Compare the experience of five minutes scuba diving in Indonesia or Australia with five minutes in the Caribbean, and the difference is obvious, she said. For every species of butterflyfish or parrotfish you spot in the Caribbean, you might see three or more species in Southeast Asia’s Coral Triangle or Australia’s Great Barrier Reef.
“People say the Caribbean is a garden, whereas the Central Indo-Pacific is a jungle,” said John Wiens, a professor at the University of Arizona.

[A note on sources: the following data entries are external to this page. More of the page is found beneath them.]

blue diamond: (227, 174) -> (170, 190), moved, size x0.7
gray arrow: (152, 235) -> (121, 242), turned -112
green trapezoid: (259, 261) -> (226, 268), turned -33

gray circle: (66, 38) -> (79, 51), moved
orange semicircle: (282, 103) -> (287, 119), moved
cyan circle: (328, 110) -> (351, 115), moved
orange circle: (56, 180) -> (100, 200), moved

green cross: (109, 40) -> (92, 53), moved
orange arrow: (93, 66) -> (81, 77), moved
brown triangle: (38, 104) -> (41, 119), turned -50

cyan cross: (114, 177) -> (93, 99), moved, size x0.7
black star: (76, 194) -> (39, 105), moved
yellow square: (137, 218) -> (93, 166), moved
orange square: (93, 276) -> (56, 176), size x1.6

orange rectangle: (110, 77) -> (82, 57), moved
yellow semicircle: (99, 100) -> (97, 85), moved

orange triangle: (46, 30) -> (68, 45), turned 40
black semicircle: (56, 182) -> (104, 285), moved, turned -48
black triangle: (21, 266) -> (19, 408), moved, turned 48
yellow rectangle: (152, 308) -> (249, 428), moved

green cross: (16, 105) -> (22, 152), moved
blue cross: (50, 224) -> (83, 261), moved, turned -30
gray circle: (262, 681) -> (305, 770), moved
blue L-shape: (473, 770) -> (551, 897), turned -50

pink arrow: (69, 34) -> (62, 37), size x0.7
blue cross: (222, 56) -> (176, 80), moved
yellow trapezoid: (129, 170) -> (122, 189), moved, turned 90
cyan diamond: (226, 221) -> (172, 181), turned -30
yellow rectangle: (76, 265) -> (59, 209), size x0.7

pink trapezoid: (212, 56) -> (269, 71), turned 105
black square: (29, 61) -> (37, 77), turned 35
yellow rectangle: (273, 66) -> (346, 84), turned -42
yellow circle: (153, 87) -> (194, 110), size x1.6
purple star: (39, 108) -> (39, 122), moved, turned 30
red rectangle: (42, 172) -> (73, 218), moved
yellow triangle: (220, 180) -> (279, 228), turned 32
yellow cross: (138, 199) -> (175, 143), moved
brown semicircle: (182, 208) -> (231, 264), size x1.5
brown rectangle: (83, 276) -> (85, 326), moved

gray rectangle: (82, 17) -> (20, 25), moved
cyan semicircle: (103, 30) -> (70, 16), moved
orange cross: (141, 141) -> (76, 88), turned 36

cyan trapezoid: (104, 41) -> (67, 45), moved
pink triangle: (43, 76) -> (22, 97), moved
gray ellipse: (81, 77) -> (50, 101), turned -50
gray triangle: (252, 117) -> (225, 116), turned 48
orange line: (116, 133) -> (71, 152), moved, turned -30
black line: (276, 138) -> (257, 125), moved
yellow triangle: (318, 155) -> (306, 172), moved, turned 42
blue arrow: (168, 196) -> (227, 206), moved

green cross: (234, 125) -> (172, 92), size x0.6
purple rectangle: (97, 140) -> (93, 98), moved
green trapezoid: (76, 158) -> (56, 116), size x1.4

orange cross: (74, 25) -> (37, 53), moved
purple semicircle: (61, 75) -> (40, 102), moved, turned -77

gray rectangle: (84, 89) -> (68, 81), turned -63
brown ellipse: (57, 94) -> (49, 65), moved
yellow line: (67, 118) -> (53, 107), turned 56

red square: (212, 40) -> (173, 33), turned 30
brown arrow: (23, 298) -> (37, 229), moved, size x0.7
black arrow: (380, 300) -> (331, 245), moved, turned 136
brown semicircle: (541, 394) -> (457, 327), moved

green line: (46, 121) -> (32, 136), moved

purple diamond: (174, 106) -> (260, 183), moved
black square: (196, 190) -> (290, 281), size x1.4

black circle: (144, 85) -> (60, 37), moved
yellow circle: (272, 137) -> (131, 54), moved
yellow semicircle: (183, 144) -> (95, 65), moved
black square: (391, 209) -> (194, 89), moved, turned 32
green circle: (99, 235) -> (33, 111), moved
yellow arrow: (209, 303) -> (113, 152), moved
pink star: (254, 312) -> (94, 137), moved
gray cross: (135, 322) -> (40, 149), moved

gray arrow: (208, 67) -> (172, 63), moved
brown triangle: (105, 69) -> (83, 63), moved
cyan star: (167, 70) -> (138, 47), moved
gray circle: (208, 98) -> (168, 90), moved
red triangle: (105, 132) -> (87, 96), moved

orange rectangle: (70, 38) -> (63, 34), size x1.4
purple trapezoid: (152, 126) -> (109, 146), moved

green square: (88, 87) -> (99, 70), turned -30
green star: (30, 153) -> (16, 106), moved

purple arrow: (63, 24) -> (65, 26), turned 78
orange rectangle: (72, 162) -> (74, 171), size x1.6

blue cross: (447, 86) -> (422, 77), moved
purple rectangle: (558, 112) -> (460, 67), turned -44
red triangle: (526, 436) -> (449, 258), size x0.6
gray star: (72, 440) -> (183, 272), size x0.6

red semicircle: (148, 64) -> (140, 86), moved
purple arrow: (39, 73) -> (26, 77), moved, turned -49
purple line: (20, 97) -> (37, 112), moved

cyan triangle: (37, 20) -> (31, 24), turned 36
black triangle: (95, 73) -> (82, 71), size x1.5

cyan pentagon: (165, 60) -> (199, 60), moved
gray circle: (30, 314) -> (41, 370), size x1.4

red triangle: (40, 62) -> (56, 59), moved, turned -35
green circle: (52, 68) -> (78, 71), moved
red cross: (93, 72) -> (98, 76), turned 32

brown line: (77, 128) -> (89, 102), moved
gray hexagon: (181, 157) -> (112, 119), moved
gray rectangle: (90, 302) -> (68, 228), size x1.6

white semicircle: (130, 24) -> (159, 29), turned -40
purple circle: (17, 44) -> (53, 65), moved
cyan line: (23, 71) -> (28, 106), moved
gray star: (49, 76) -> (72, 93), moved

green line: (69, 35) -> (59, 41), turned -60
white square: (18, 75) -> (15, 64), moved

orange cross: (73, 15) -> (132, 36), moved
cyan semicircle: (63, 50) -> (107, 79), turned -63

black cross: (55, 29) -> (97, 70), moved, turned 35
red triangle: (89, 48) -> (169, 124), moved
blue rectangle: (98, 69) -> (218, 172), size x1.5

Using databases that aggregate research done by hundreds of scientists, Ms. Miller’s team categorised more than 12,000 fish species as present or absent in eight marine regions around the world.
The researchers then traced living species back in time, using an evolutionary tree, statistics and computer simulations to infer where their ancestors originated and when their lineages might have moved to different places.
Overall, the scientists found, biodiversity in a region today is highly related to the age and number of colonisation it has experienced. The Central Indo-Pacific is so diverse largely because many old lineages have settled there.
This likely has to do with the dance of tectonic plates. Not long after the dinosaurs went extinct, the Tethys Sea, which once separated the ancient supercontinents of Laurasia and Gondwana, was the peak of biodiversity in the world’s oceans. But slowly, the continents drifted.
Around 35 million years ago, as the Tethys was closing off, the Australian and Pacific plates were colliding with continental Southeast Asia, creating an expanse of shallow ocean ideal for coral reefs. As species migrated from the Tethys (now the East Atlantic) to this area, the hot spot of marine life shifted.
Since then, the Central Indo-Pacific may also have been less strongly influenced by major extinction events than other warm regions, Ms. Miller said.
Today, more than 500 million people depend on coral reefs for food, income and coastal protection. But these ecosystems are in crisis.
“What a rich treasure it is to have this biodiversity,” Dr. Wisz said. “If we are to safeguard it, we must take action, globally and quickly.”